The company aims to allocate additional capital to this brand, aiming to continue its impressive growth over recent years and stave off competition from Pick n Pay’s Boxer.
Shoprite CEO Pieter Engelbrecht singled out Usave’s performance in the latest results, saying its growth is even more impressive considering its target customer base.
“Whilst Usave reports from a substantially lower rand value base than Shoprite, its growth in a highly competitive market is a testament to the role it plays and validates both its positioning as well as our core supermarket business segmented approach,” he said.
Prior to becoming CEO, Engelbrecht was the brain behind the Usave brand and drove its growth into the informal economy as well as rural parts of South Africa.
The brand was first launched in 2001 as a way to tap into the burgeoning informal economy, with a primary focus on townships and ‘forgotten’ towns outside of major metros.
It has grown rapidly since then, with the small-format stores coming to dominate township retail. The company now has 463 Usave stores across South Africa, opening 22 more in the past year.
This Usave expansion is far from over, with Engelbrecht saying there is room for 1,000 stores in South Africa.
The company often uses these stores where it cannot own the land it operates on, such as in areas where tribal authorities own the property or if there is limited infrastructure.
This makes these areas unviable for a fully-fledged Shoprite store. However, this does not mean the two brands compete with each other in townships or rural areas. Rather, they complement each other.
Engelbrecht explained that Shoprite’s data shows a strong interplay between Shoprite and Usave. At month-end, people flock to more formal Shoprite stores for groceries, but in mid-month, they frequent Usave stores closer to their homes.
The company sees a big opportunity in the informal retail sector, which Trade Intelligence values at R197 billion. Shoprite also competes in the R259 billion wholesale cash and carry market, making the overall opportunity worth close to R456 billion.
To tap into the growing informal economy, Shoprite aims to double the number of Usave stores it currently has in the next five years.
Key to this expansion is the brand’s relatively new offering, Usave eKasi, which is a container-store format which enables the company to open stores where they were not previously viable.
These stores are often made up of only five or six shipping containers and are highly flexible, quick to open, and capital-light.
Shoprite has also capitalised on mistakes made by some of its competitors, most famously Pick n Pay’s decision to withdraw from townships due to political uncertainty in the 1990s.
This opened the door for Shoprite to expand rapidly into this market in the early 2000s.
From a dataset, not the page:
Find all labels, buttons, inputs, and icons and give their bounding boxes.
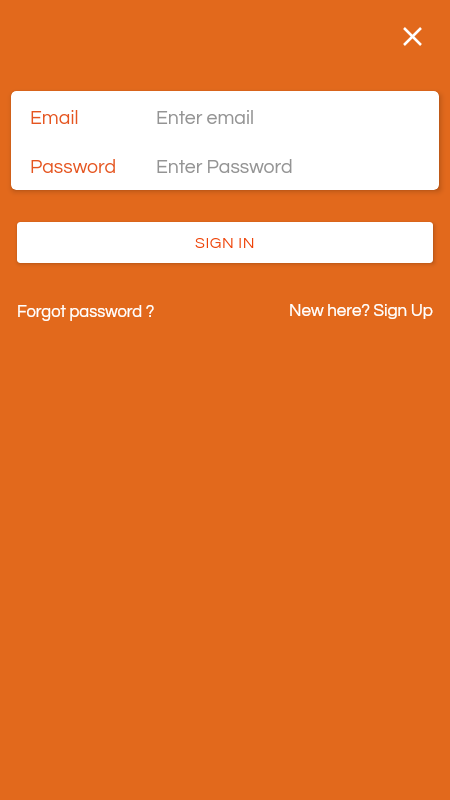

By the time Pick n Pay launched its ‘Traders Welcome’ campaign in 2016 to get informal shopowners to source stock from its stores, it was too late.
Massmart also tried to compete in this sector through its Cambridge Foods cash and carry business. The company ended up selling these stores to Shoprite in August 2021.
Shoprite has since turned the stores it acquired from Massmart into a mix of Shoprites, Liquorshops, and Usaves. The transaction also included a meat processing plant.
It said the acquisition contributed R5.9 billion to the sale of merchandise and employed 4,480 staff members.